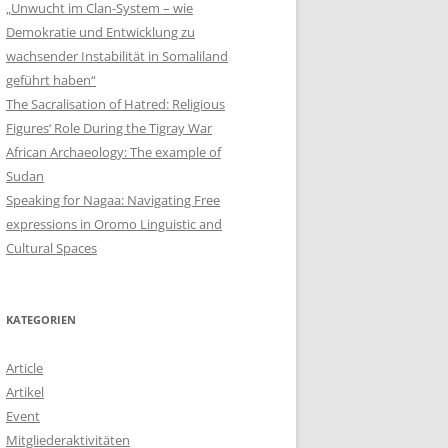
„Unwucht im Clan-System – wie
Demokratie und Entwicklung zu
wachsender Instabilität in Somaliland
geführt haben“
The Sacralisation of Hatred: Religious
Figures‘ Role During the Tigray War
African Archaeology: The example of
Sudan
Speaking for Nagaa: Navigating Free
expressions in Oromo Linguistic and
Cultural Spaces
KATEGORIEN
Article
Artikel
Event
Mitgliederaktivitäten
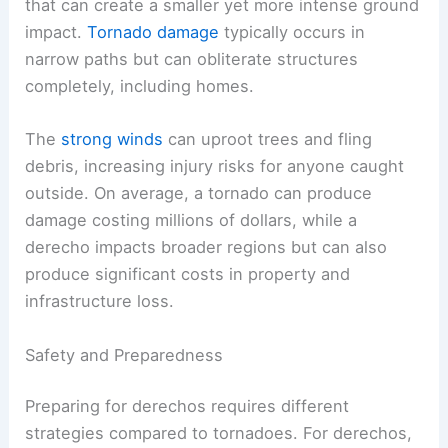
that can create a smaller yet more intense ground
impact.
Tornado damage
typically occurs in
narrow paths but can obliterate structures
completely, including homes.
The
strong winds
can uproot trees and fling
debris, increasing injury risks for anyone caught
outside. On average, a tornado can produce
damage costing millions of dollars, while a
derecho impacts broader regions but can also
produce significant costs in property and
infrastructure loss.
Safety and Preparedness
Preparing for derechos requires different
strategies compared to tornadoes. For derechos,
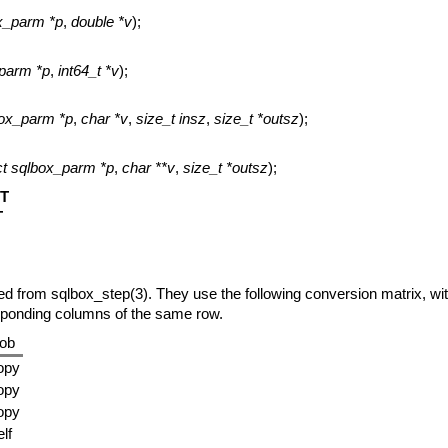
ox_parm *p
,
double *v
);
_parm *p
,
int64_t *v
);
box_parm *p
,
char *v
,
size_t insz
,
size_t *outsz
);
ct sqlbox_parm *p
,
char **v
,
size_t *outsz
);
T
T
ned from
sqlbox_step(3)
. They use the following conversion matrix, wit
sponding columns of the same row.
lob
opy
opy
opy
lf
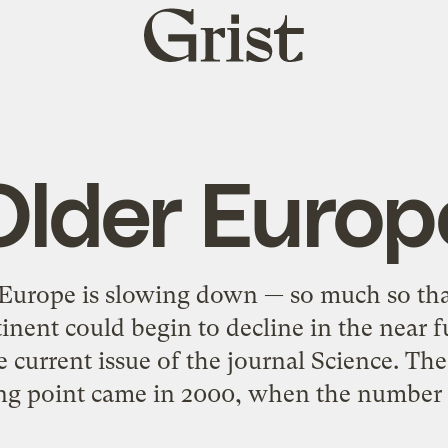
Grist
home
Older Europ
 Europe is slowing down — so much so tha
inent could begin to decline in the near f
e current issue of the journal Science. Th
ng point came in 2000, when the number 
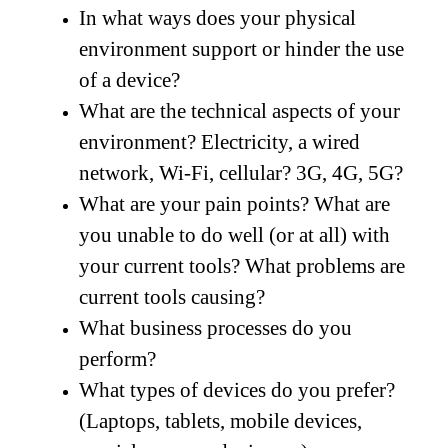
In what ways does your physical
environment support or hinder the use
of a device?
What are the technical aspects of your
environment? Electricity, a wired
network, Wi-Fi, cellular? 3G, 4G, 5G?
What are your pain points? What are
you unable to do well (or at all) with
your current tools? What problems are
current tools causing?
What business processes do you
perform?
What types of devices do you prefer?
(Laptops, tablets, mobile devices,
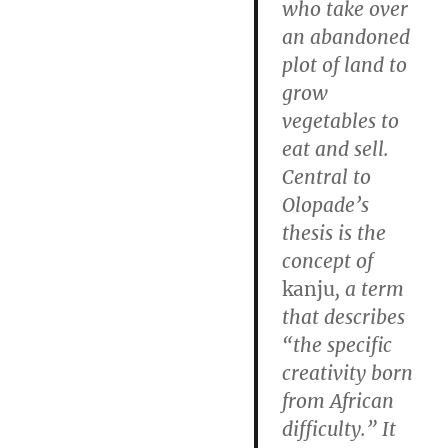
who take over
an abandoned
plot of land to
grow
vegetables to
eat and sell.
Central to
Olopade’s
thesis is the
concept of
kanju
, a term
that describes
“the specific
creativity born
from African
difficulty.” It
^^^^^^^^^^^^^^^^
Problem to work on:
An exact copy of the entries, minus the pictures, is what to return.

Output below:
„Unwucht im Clan-System – wie
Demokratie und Entwicklung zu
wachsender Instabilität in Somaliland
geführt haben“
The Sacralisation of Hatred: Religious
Figures‘ Role During the Tigray War
African Archaeology: The example of
Sudan
Speaking for Nagaa: Navigating Free
expressions in Oromo Linguistic and
Cultural Spaces
KATEGORIEN
Article
Artikel
Event
Mitgliederaktivitäten
that can create a smaller yet more intense ground
impact.
Tornado damage
typically occurs in
narrow paths but can obliterate structures
completely, including homes.
The
strong winds
can uproot trees and fling
debris, increasing injury risks for anyone caught
outside. On average, a tornado can produce
damage costing millions of dollars, while a
derecho impacts broader regions but can also
produce significant costs in property and
infrastructure loss.
Safety and Preparedness
Preparing for derechos requires different
strategies compared to tornadoes. For derechos,
ox_parm *p
,
double *v
);
_parm *p
,
int64_t *v
);
box_parm *p
,
char *v
,
size_t insz
,
size_t *outsz
);
ct sqlbox_parm *p
,
char **v
,
size_t *outsz
);
T
T
ned from
sqlbox_step(3)
. They use the following conversion matrix, wit
sponding columns of the same row.
lob
opy
opy
opy
lf
Grist
home
Older Europ
 Europe is slowing down — so much so tha
inent could begin to decline in the near f
e current issue of the journal Science. Th
ng point came in 2000, when the number 
In what ways does your physical
environment support or hinder the use
of a device?
What are the technical aspects of your
environment? Electricity, a wired
network, Wi-Fi, cellular? 3G, 4G, 5G?
What are your pain points? What are
you unable to do well (or at all) with
your current tools? What problems are
current tools causing?
What business processes do you
perform?
What types of devices do you prefer?
(Laptops, tablets, mobile devices,
who take over
an abandoned
plot of land to
grow
vegetables to
eat and sell.
Central to
Olopade’s
thesis is the
concept of
kanju
, a term
that describes
“the specific
creativity born
from African
difficulty.” It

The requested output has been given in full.